Note: I am a global traveler, multinational of British birth, so can inform my fellow U.S. citizens that in the rest of the English speaking world, the “h” in “herbal” is pronounced, not silent; therefore, it does not start with a vowel. “An ‘erbal” is definitely grammatically incorrect. The common and denigrated Cockney dialect in London, UK is the sole exception.
People make a herbal tisane, infusion or “tea” from the tap root and jelly and wine from the fruit and. The leaves contain callicarpenal and intermedeol compounds that have useful insect repellent properties.

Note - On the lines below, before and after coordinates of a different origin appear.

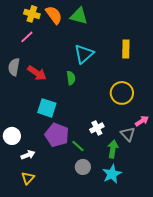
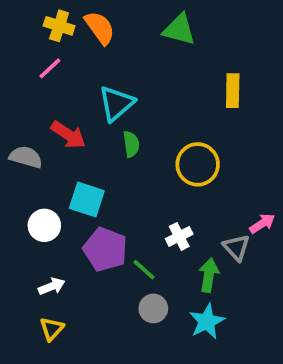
green triangle: (79, 16) -> (179, 30), moved
cyan triangle: (84, 54) -> (116, 103), moved
gray semicircle: (14, 67) -> (26, 157), moved, turned 96
yellow circle: (122, 93) -> (198, 164), moved
white circle: (12, 136) -> (44, 225), moved

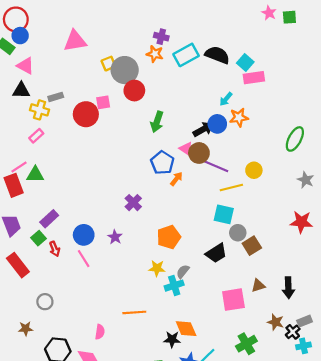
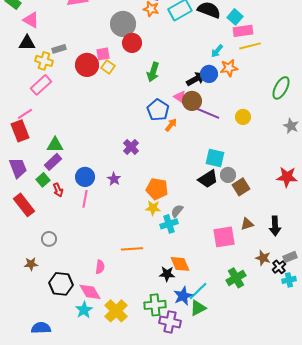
yellow square: (108, 64) -> (108, 67), moved, turned -32
pink rectangle: (36, 136) -> (41, 85), size x1.5
green triangle: (35, 175) -> (55, 145), moved
yellow line: (231, 187) -> (250, 46), moved
red star: (301, 222) -> (287, 177), moved
orange pentagon: (169, 237) -> (157, 189), moved, turned 30
black trapezoid: (216, 253) -> (208, 179), moved
pink line: (84, 259) -> (85, 199), turned 42

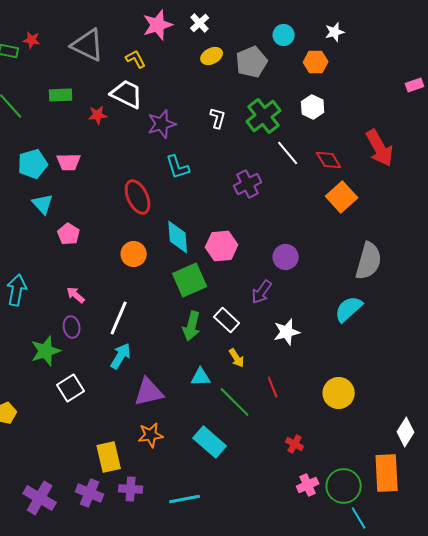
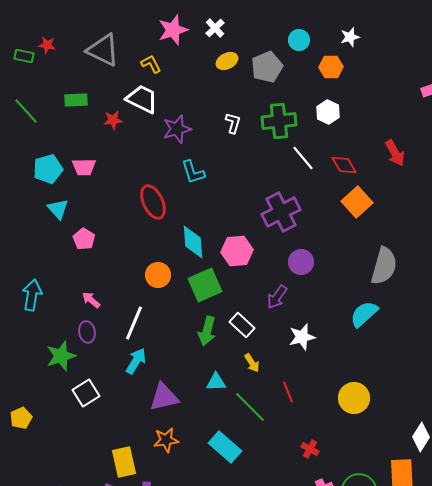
green cross: (264, 116) -> (279, 121), turned 32
red arrow: (380, 148) -> (395, 153), size x0.7
purple cross: (248, 184) -> (281, 212), moved, size x1.4
orange circle: (134, 254) -> (158, 275), moved

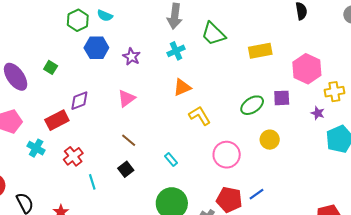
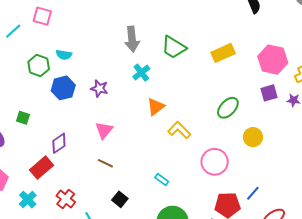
purple square: (282, 98) -> (269, 93), moved
brown line: (129, 140) -> (105, 163), moved
cyan cross: (36, 148) -> (28, 200), turned 30

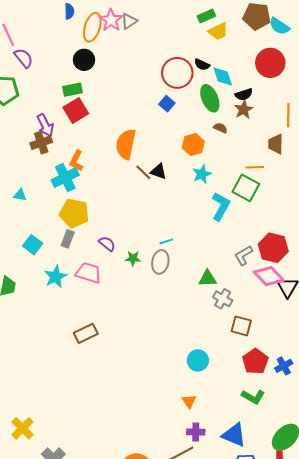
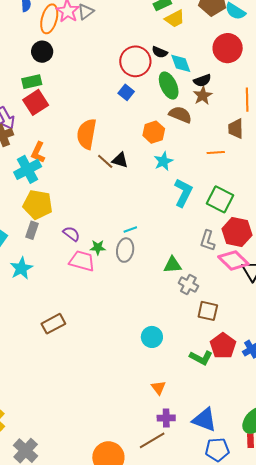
brown semicircle: (220, 128) -> (180, 115), size x1.6
green square: (246, 188) -> (220, 199), moved
gray L-shape: (243, 255) -> (208, 241), turned -40
pink trapezoid: (89, 273) -> (82, 261), moved
cyan circle: (198, 360) -> (152, 337), moved
green L-shape: (253, 397) -> (201, 358), moved

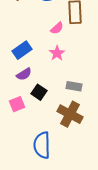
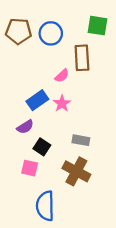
blue rectangle: (22, 50) -> (37, 100), moved
pink square: (17, 104) -> (30, 168), moved, turned 35

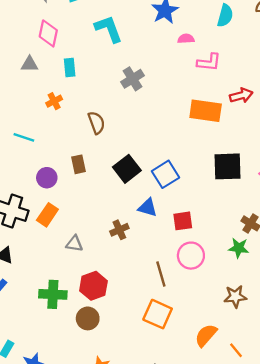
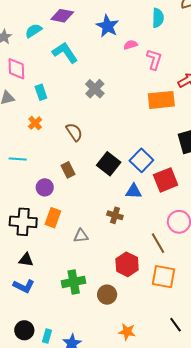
pink L-shape: (209, 62) -> (154, 59), turned -65
red square: (183, 221) -> (166, 180), moved, size x1.4
brown cross: (119, 230) -> (115, 215), turned -35
red hexagon: (93, 286) -> (127, 264), moved

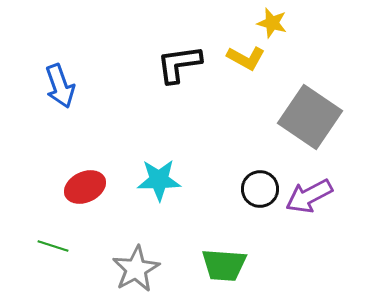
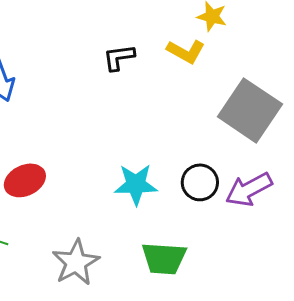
black L-shape: (179, 64) -> (119, 57), size x0.7
cyan star: (159, 180) -> (136, 184), moved

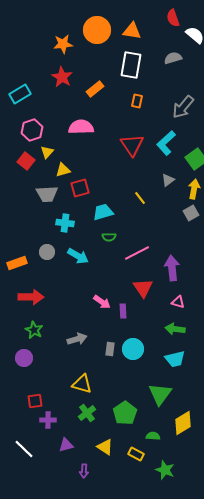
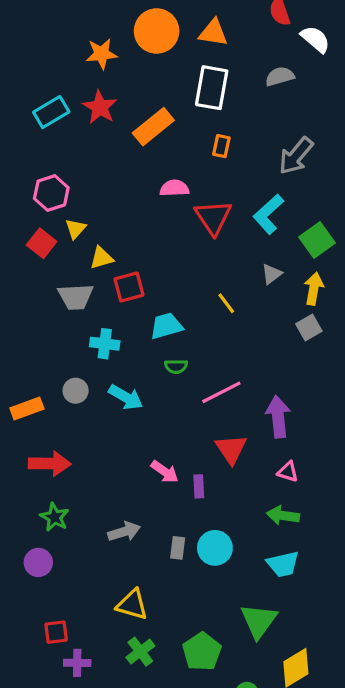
orange rectangle: (95, 89) -> (153, 127), size x1.4
cyan rectangle: (20, 94) -> (51, 112), moved
pink semicircle: (81, 127) -> (174, 188), moved, size x0.7

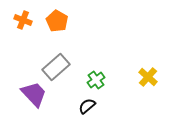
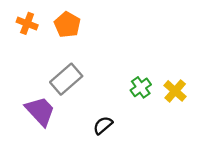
green cross: (96, 80) -> (141, 87), moved

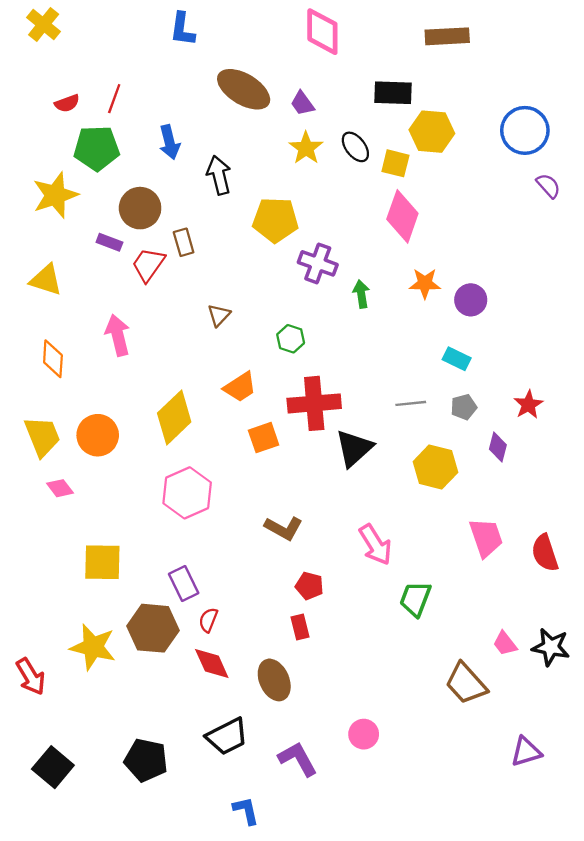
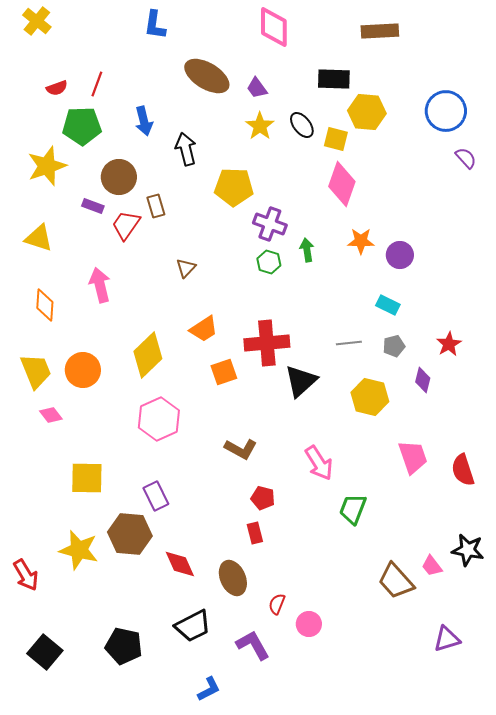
green hexagon: (291, 339) -> (269, 262), moved
red semicircle: (208, 620) -> (277, 604), moved
pink trapezoid: (505, 644) -> (432, 566), moved
blue L-shape: (246, 811) -> (209, 689), turned 76

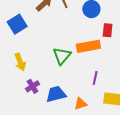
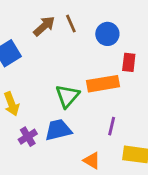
blue trapezoid: (56, 94) -> (58, 130), moved
orange triangle: (81, 104) -> (92, 161), turned 48

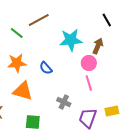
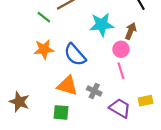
blue semicircle: (46, 68) -> (75, 55), size x1.6
orange triangle: (23, 91) -> (67, 86), moved
purple trapezoid: (88, 118) -> (120, 108), turned 100

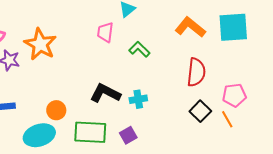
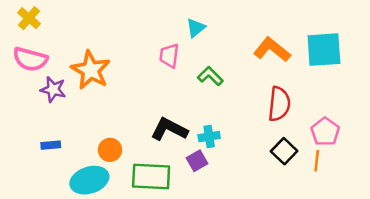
pink pentagon: (234, 95) -> (325, 132), turned -30
orange line: (227, 119) -> (317, 161), turned 36
purple square: (128, 135) -> (197, 161), moved

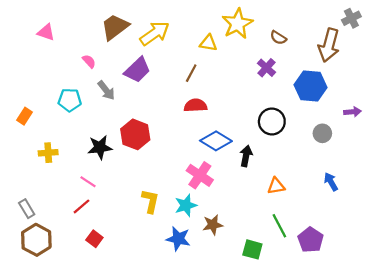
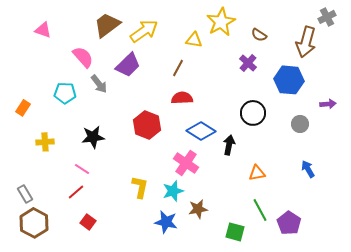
pink semicircle: (89, 61) -> (83, 57), size x1.6
red hexagon: (135, 134) -> (147, 125), moved

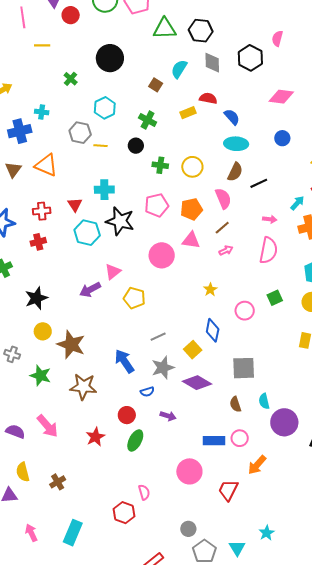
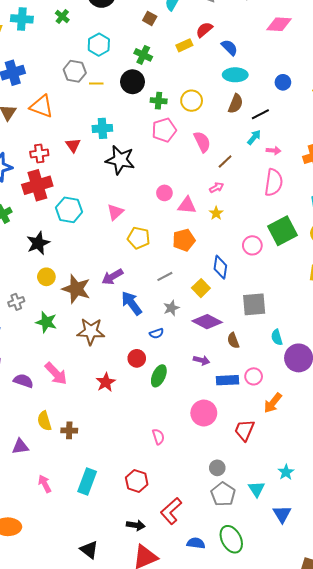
red semicircle: (208, 98) -> (204, 30), turned -48
cyan cross: (42, 112) -> (22, 19), moved, size x1.5
blue circle: (282, 138) -> (283, 82), moved
black circle: (136, 146) -> (133, 82), size x1.5
pink semicircle: (223, 198) -> (202, 142), moved
cyan arrow: (297, 203) -> (254, 137), moved
pink pentagon: (157, 205) -> (164, 130), moved
orange pentagon: (191, 209) -> (184, 240), moved
cyan hexagon: (87, 233) -> (69, 210), moved
pink triangle: (191, 240) -> (187, 205), moved
red cross: (38, 242) -> (37, 185), size x1.8
pink arrow: (226, 250) -> (216, 187), moved
pink circle: (162, 255) -> (164, 193), size x0.6
purple arrow: (90, 290) -> (112, 277), moved
yellow star: (210, 290) -> (216, 213), moved
green square: (275, 298) -> (283, 231), size x1.8
gray cross: (12, 354) -> (16, 302), turned -35
gray star: (163, 368) -> (171, 308), size x0.7
brown semicircle: (235, 404) -> (233, 341), moved
purple arrow: (168, 416) -> (201, 360), moved
green ellipse: (135, 440) -> (159, 376), moved
yellow semicircle: (23, 472) -> (44, 421), moved
brown cross: (58, 482) -> (69, 430), turned 35
red hexagon: (124, 513) -> (137, 481), moved
gray circle: (188, 529) -> (217, 468), moved

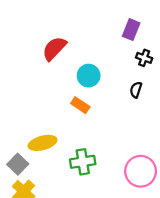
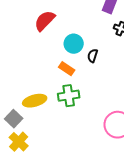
black semicircle: (136, 90) -> (93, 56), moved
green cross: (83, 162) -> (69, 96), moved

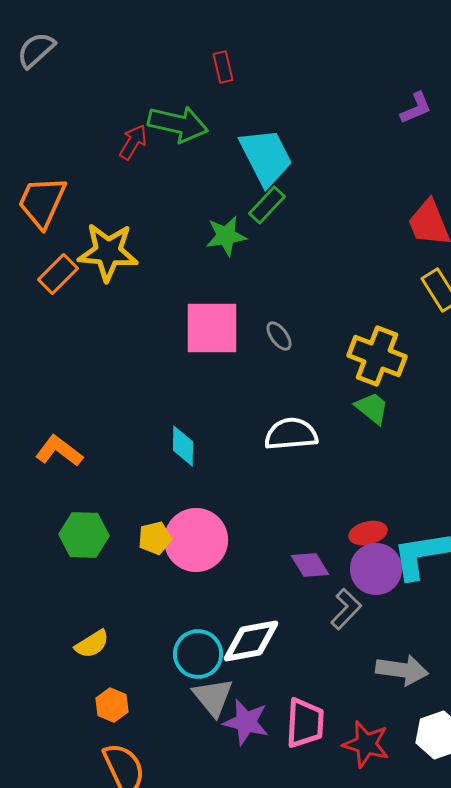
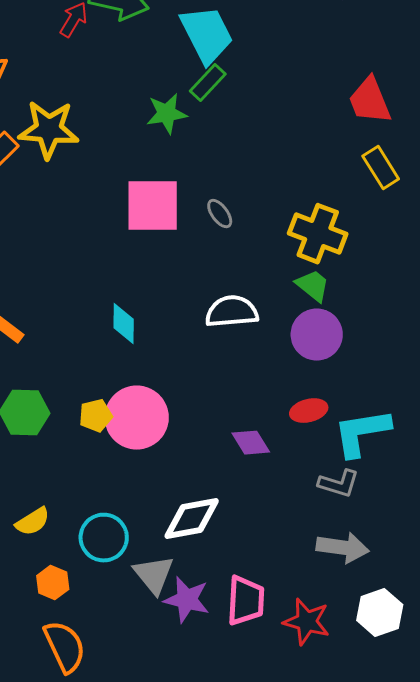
purple circle: (376, 569) -> (317, 335), moved
gray L-shape: (346, 609) -> (339, 484), moved, turned 63
cyan circle: (198, 654) -> (104, 538), moved

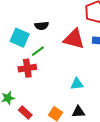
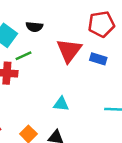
red triangle: (74, 39) -> (69, 50), turned 40

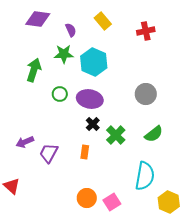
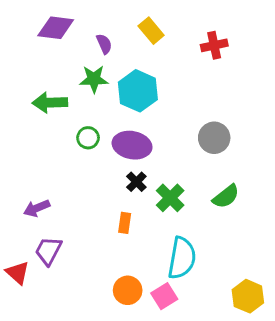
green arrow: (34, 70) -> (50, 103), turned -110
purple trapezoid: (49, 153) -> (48, 251), moved
cyan semicircle: (145, 176) -> (182, 258), moved

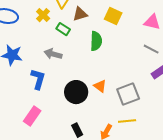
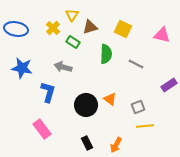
gray line: (151, 49) -> (136, 64), moved
gray square: (128, 94) -> (138, 107), size x0.6
pink rectangle: (32, 116) -> (42, 129), turned -72
yellow line: (127, 121) -> (145, 126), moved

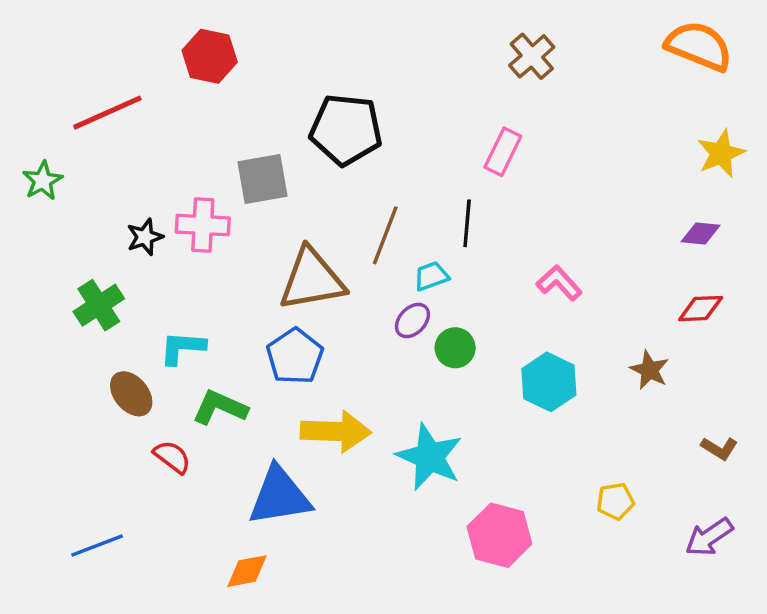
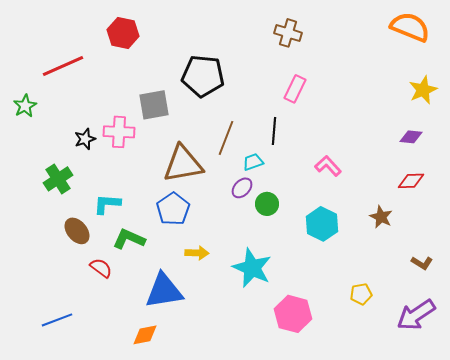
brown cross: (532, 56) -> (288, 33), moved, turned -32
yellow arrow: (336, 431) -> (197, 253), size x0.6
purple arrow: (709, 537) -> (416, 315), size x1.4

Easily grown, drought-tolerant, low maintenance Calicarpa americana is readily available. At Jane’s Garden, a second-year Beautyberry in a 6-inch diameter pot costs a dollar. A white-fruited variety is sometimes available from specialty growers and privately owned nurseries. If subjected to overhead irrigation, leaf spot (Atractilina callicarpae) and black mold (Meliola cookeana) could become a problem. Beautyberry needs no supplemental irrigation after establishment.
Homeowners use beautyberry as an ornamental specimen in the landscape, in mass plantings in privacy and wildlife attracting buffer zones or borders. This attractive native shrub is common along roadsides, property lines and fence rows.